-- EXTRACTED DATA follows --

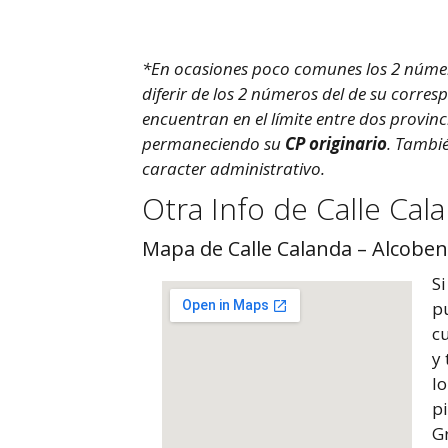
*En ocasiones poco comunes los 2 número
diferir de los 2 números del de su corres
encuentran en el límite entre dos provin
permaneciendo su
CP originario
. Tambi
caracter administrativo.
Otra Info de Calle Cal
Mapa de Calle Calanda – Alcoben
Si
p
cu
y 
l
p
Gr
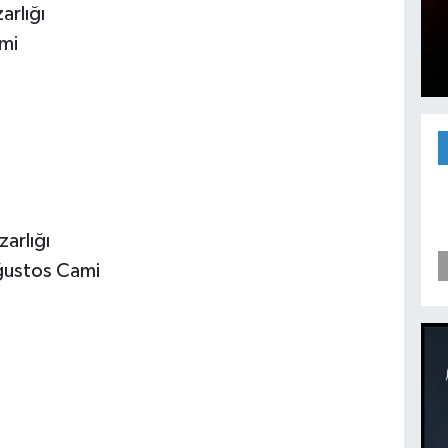
arlığı
mi
arlığı
ğustos Cami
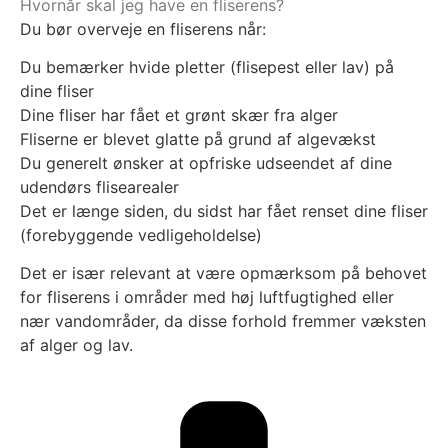
Hvornår skal jeg have en fliserens?
Du bør overveje en fliserens når:
Du bemærker hvide pletter (flisepest eller lav) på
dine fliser
Dine fliser har fået et grønt skær fra alger
Fliserne er blevet glatte på grund af algevækst
Du generelt ønsker at opfriske udseendet af dine
udendørs flisearealer
Det er længe siden, du sidst har fået renset dine fliser
(forebyggende vedligeholdelse)
Det er især relevant at være opmærksom på behovet
for fliserens i områder med høj luftfugtighed eller
nær vandområder, da disse forhold fremmer væksten
af alger og lav.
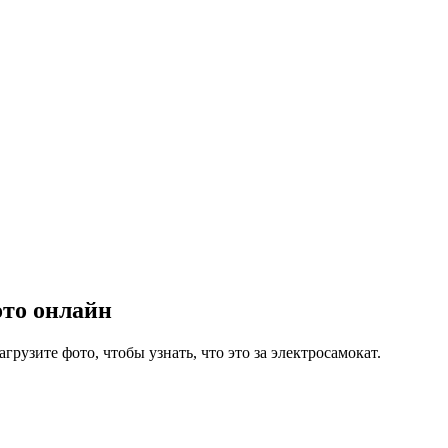
ото онлайн
узите фото, чтобы узнать, что это за электросамокат.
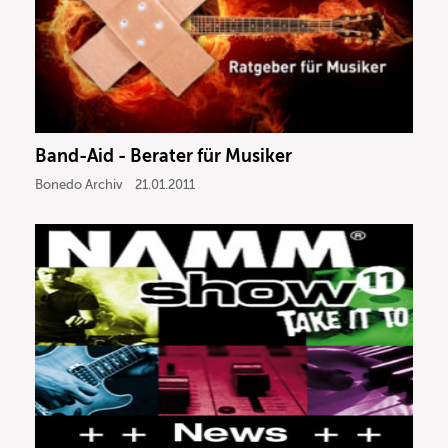
Band-Aid - Berater für Musiker
Bonedo Archiv
21.01.2011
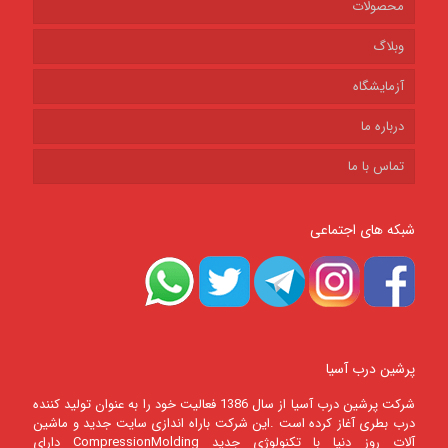
محصولات
وبلاگ
آزمایشگاه
درباره ما
تماس با ما
شبکه های اجتماعی
پرشین درب آسیا
شرکت پرشين درب آسيا از سال 1386 فعالیت خود را به عنوان تولید کننده
درب بطری آغاز کرده است .این شرکت باراه اندازی سایت جدید و ماشین
آلات روز دنیا با تکنولوژی جدید CompressionMolding دارای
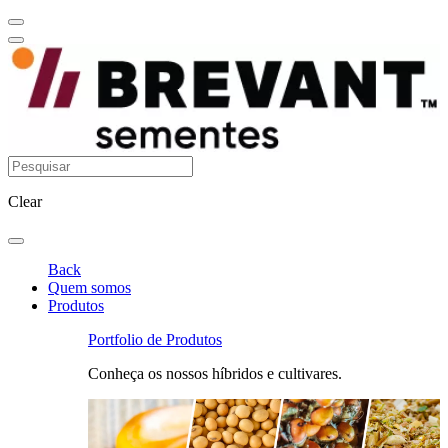
Clear
Back
Quem somos
Produtos
Portfolio de Produtos
Conheça os nossos híbridos e cultivares.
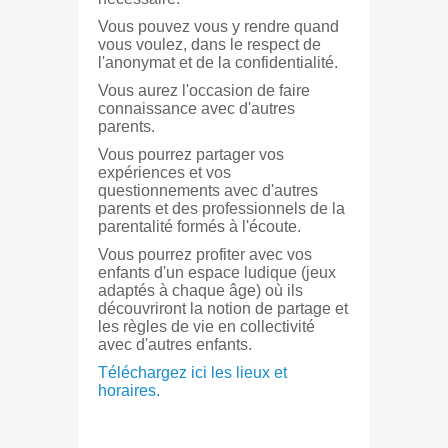
Vous pouvez vous y rendre quand
vous voulez, dans le respect de
l'anonymat et de la confidentialité.
Vous aurez l'occasion de faire
connaissance avec d'autres
parents.
Vous pourrez partager vos
expériences et vos
questionnements avec d'autres
parents et des professionnels de la
parentalité formés à l'écoute.
Vous pourrez profiter avec vos
enfants d'un espace ludique (jeux
adaptés à chaque âge) où ils
découvriront la notion de partage et
les règles de vie en collectivité
avec d'autres enfants.
Téléchargez ici les lieux et
horaires.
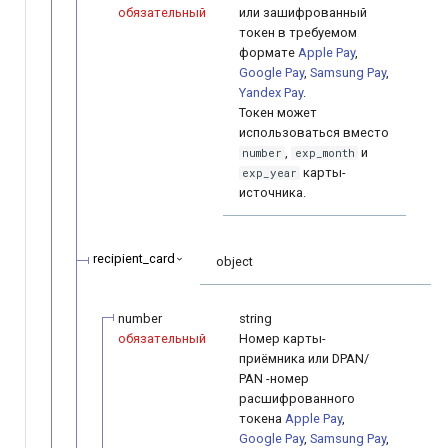
обязательный
или зашифрованный
токен в требуемом
формате
Apple Pay
,
Google Pay
,
Samsung Pay
,
Yandex Pay
.
Токен может
использоваться вместо
,
и
number
exp_month
карты-
exp_year
источника.
recipient_card
object
number
string
обязательный
Номер карты-
приёмника или DPAN/
PAN -номер
расшифрованного
токена
Apple Pay
,
Google Pay
,
Samsung Pay
,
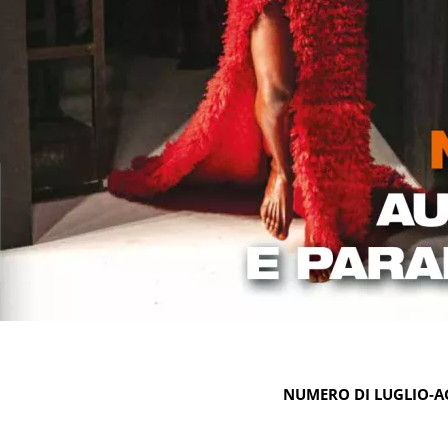
NUMERO DI LUGLIO-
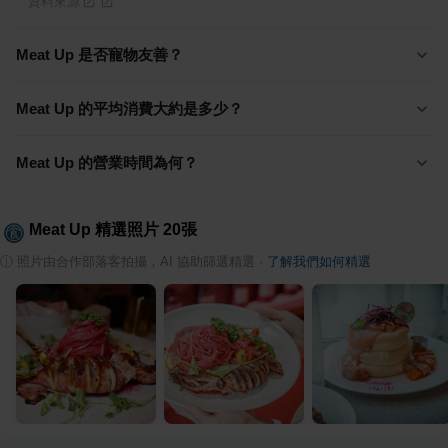
資料來源
Meat Up 是否寵物友善？
Meat Up 的平均消費大約是多少？
Meat Up 的營業時間為何？
Meat Up
精選照片
20
張
ⓘ
照片由合作部落客拍攝，AI 協助篩選精選
·
了解我們如何精選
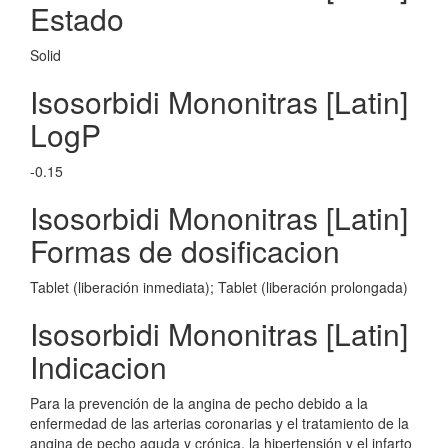
Estado
Solid
Isosorbidi Mononitras [Latin]
LogP
-0.15
Isosorbidi Mononitras [Latin]
Formas de dosificacion
Tablet (liberación inmediata); Tablet (liberación prolongada)
Isosorbidi Mononitras [Latin]
Indicacion
Para la prevención de la angina de pecho debido a la
enfermedad de las arterias coronarias y el tratamiento de la
angina de pecho aguda y crónica, la hipertensión y el infarto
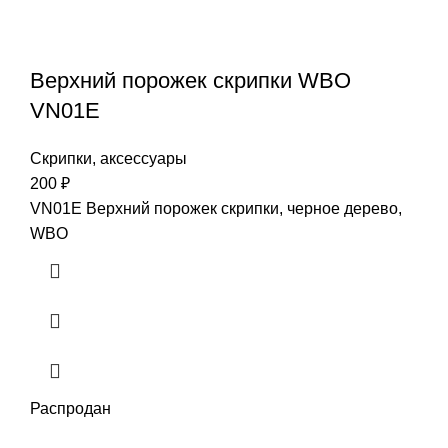
Верхний порожек скрипки WBO
VN01E
Скрипки, аксессуары
200
₽
VN01E Верхний порожек скрипки, черное дерево,
WBO
Распродан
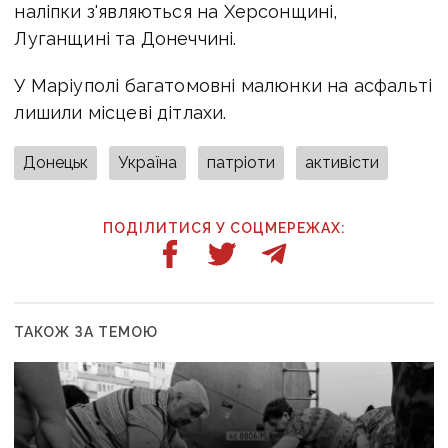
наліпки з'являються на Херсонщині,
Луганщині та Донеччині.
У Маріуполі багатомовні малюнки на асфальті
лишили місцеві дітлахи.
Донецьк
Україна
патріоти
активісти
ПОДІЛИТИСЯ У СОЦМЕРЕЖАХ:
ТАКОЖ ЗА ТЕМОЮ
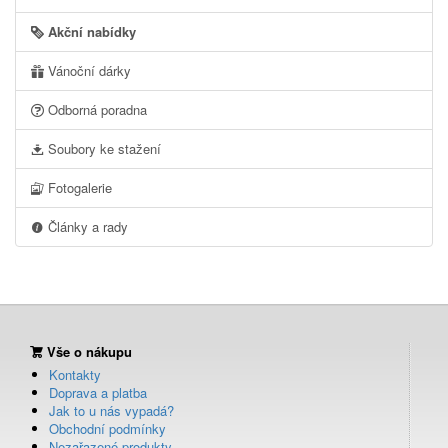
Akční nabídky
Vánoční dárky
Odborná poradna
Soubory ke stažení
Fotogalerie
Články a rady
Vše o nákupu
Kontakty
Doprava a platba
Jak to u nás vypadá?
Obchodní podmínky
Nezařazené produkty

-- EXTRACTED DATA concluded --

EXERCISE INSTRUCTIONS
Copy every line above exactly; images stay out.

EXPECTED ANSWER
*En ocasiones poco comunes los 2 número
diferir de los 2 números del de su corres
encuentran en el límite entre dos provin
permaneciendo su
CP originario
. Tambi
caracter administrativo.
Otra Info de Calle Cal
Mapa de Calle Calanda – Alcoben
Si
p
cu
y 
l
p
Gr
arlığı
mi
arlığı
ğustos Cami
Hvornår skal jeg have en fliserens?
Du bør overveje en fliserens når:
Du bemærker hvide pletter (flisepest eller lav) på
dine fliser
Dine fliser har fået et grønt skær fra alger
Fliserne er blevet glatte på grund af algevækst
Du generelt ønsker at opfriske udseendet af dine
udendørs flisearealer
Det er længe siden, du sidst har fået renset dine fliser
(forebyggende vedligeholdelse)
Det er især relevant at være opmærksom på behovet
for fliserens i områder med høj luftfugtighed eller
nær vandområder, da disse forhold fremmer væksten
af alger og lav.
ото онлайн
узите фото, чтобы узнать, что это за электросамокат.
Band-Aid - Berater für Musiker
Bonedo Archiv
21.01.2011
محصولات
وبلاگ
آزمایشگاه
درباره ما
تماس با ما
شبکه های اجتماعی
پرشین درب آسیا
شرکت پرشين درب آسيا از سال 1386 فعالیت خود را به عنوان تولید کننده
درب بطری آغاز کرده است .این شرکت باراه اندازی سایت جدید و ماشین
آلات روز دنیا با تکنولوژی جدید CompressionMolding دارای
Clear
Back
Quem somos
Produtos
Portfolio de Produtos
Conheça os nossos híbridos e cultivares.
Vous pouvez vous y rendre quand
vous voulez, dans le respect de
l'anonymat et de la confidentialité.
Vous aurez l'occasion de faire
connaissance avec d'autres
parents.
Vous pourrez partager vos
expériences et vos
questionnements avec d'autres
parents et des professionnels de la
parentalité formés à l'écoute.
Vous pourrez profiter avec vos
enfants d'un espace ludique (jeux
adaptés à chaque âge) où ils
découvriront la notion de partage et
les règles de vie en collectivité
avec d'autres enfants.
Téléchargez ici les lieux et
horaires.
обязательный
или зашифрованный
токен в требуемом
формате
Apple Pay
,
Google Pay
,
Samsung Pay
,
Yandex Pay
.
Токен может
использоваться вместо
,
и
number
exp_month
карты-
exp_year
источника.
recipient_card
object
number
string
обязательный
Номер карты-
приёмника или DPAN/
PAN -номер
расшифрованного
токена
Apple Pay
,
Google Pay
,
Samsung Pay
,
NUMERO DI LUGLIO-
資料來源
Meat Up 是否寵物友善？
Meat Up 的平均消費大約是多少？
Meat Up 的營業時間為何？
Meat Up
精選照片
20
張
ⓘ
照片由合作部落客拍攝，AI 協助篩選精選
·
了解我們如何精選
Estado
Solid
Isosorbidi Mononitras [Latin]
LogP
-0.15
Isosorbidi Mononitras [Latin]
Formas de dosificacion
Tablet (liberación inmediata); Tablet (liberación prolongada)
Isosorbidi Mononitras [Latin]
Indicacion
Para la prevención de la angina de pecho debido a la
enfermedad de las arterias coronarias y el tratamiento de la
angina de pecho aguda y crónica, la hipertensión y el infarto
Верхний порожек скрипки WBO
VN01E
Скрипки, аксессуары
200
₽
VN01E Верхний порожек скрипки, черное дерево,
WBO
Распродан
наліпки з'являються на Херсонщині,
Луганщині та Донеччині.
У Маріуполі багатомовні малюнки на асфальті
лишили місцеві дітлахи.
Донецьк
Україна
патріоти
активісти
ПОДІЛИТИСЯ У СОЦМЕРЕЖАХ:
ТАКОЖ ЗА ТЕМОЮ
Akční nabídky
Vánoční dárky
Odborná poradna
Soubory ke stažení
Fotogalerie
Články a rady
Vše o nákupu
Kontakty
Doprava a platba
Jak to u nás vypadá?
Obchodní podmínky
Nezařazené produkty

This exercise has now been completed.